[[ Given records, beginning ]]

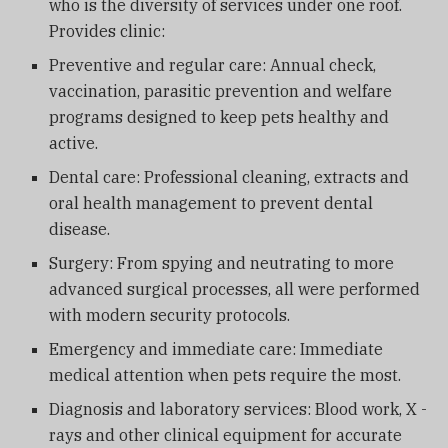
who is the diversity of services under one roof.
Provides clinic:
Preventive and regular care: Annual check,
vaccination, parasitic prevention and welfare
programs designed to keep pets healthy and
active.
Dental care: Professional cleaning, extracts and
oral health management to prevent dental
disease.
Surgery: From spying and neutrating to more
advanced surgical processes, all were performed
with modern security protocols.
Emergency and immediate care: Immediate
medical attention when pets require the most.
Diagnosis and laboratory services: Blood work, X -
rays and other clinical equipment for accurate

[[ Given records, end ]]

Select and copy every line from the records that includes the word "pets".

Task response
programs designed to keep pets healthy and
medical attention when pets require the most.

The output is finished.